# Sagemaker notebook Git, Snowflake and S3 set up

## Git

## S3

## Snowflake

In [None]:
## Run the following pip install commands and restart the notebook kernel 

# !pip install snowflake --user
# !pip install snowflake-connector-python --user

In [None]:
###### import pandas as pd
import json
import snowflake.connector
from abc import ABCMeta, abstractmethod
import boto3

## Limit Size of Returned Records
MAX_QUERY_RETURN_SIZE = 1000000

class Credentials(metaclass=ABCMeta):
    pass
    
    
class SSMPSCredentials(Credentials):
    def __init__(self, secretid: str):
        self._secretid = secretid
        self._secrets = {}
        
    def get_keys(self):
        """
        credential fetching 
        """
        _aws_sm_args = {'service_name': 'secretsmanager', 'region_name': 'us-east-1'}
        secrets_client = boto3.client(**_aws_sm_args)
        get_secret_value_response = secrets_client.get_secret_value(SecretId=self._secretid)
        return get_secret_value_response
    
    
class BaseConnector(metaclass=ABCMeta):
    @abstractmethod
    def connect(self):
        raise NotImplementedError
        

class SnowflakeConnector(BaseConnector):
    def __init__(self, credentials: Credentials):
        keys = credentials.get_keys()
        self._secrets = json.loads(keys.get('SecretString', "{}"))
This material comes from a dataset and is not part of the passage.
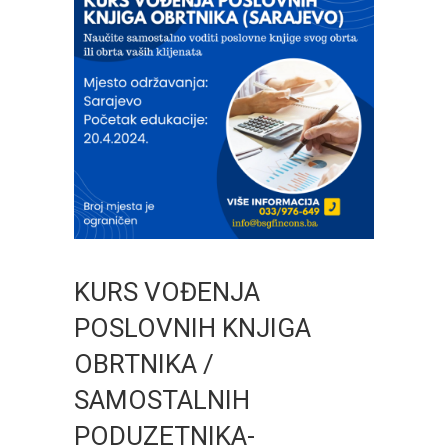
KURS VOĐENJA
POSLOVNIH KNJIGA
OBRTNIKA /
SAMOSTALNIH
PODUZETNIKA-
    def connect(self, dbname: str, schema: str = 'DEFAULT'):
        ctx = snowflake.connector.connect(
            user=self._secrets['login_name'],
            password=self._secrets['login_password'],
            account=self._secrets['account'],
            warehouse=self._secrets['warehouse'],
            database=dbname,
            schema=schema
        )

        return ctx
    

In [4]:
## Credentials
SF_CREDS = 'datascience-max-dev-sagemaker-notebooks'

## Snowflake connection 
conn=SnowflakeConnector(SSMPSCredentials(SF_CREDS))
ctx=conn.connect("MAX_PROD","DATASCIENCE_STAGE")
cur = ctx.cursor()


In [5]:
# Execute a statement that will generate a result set.
querystr='''
    select *
    from max_prod.content_intelligence.future_programming_schedule
    limit 2
'''
cur.execute(querystr)
# Fetch the result set from the cursor and deliver it as the Pandas DataFrame.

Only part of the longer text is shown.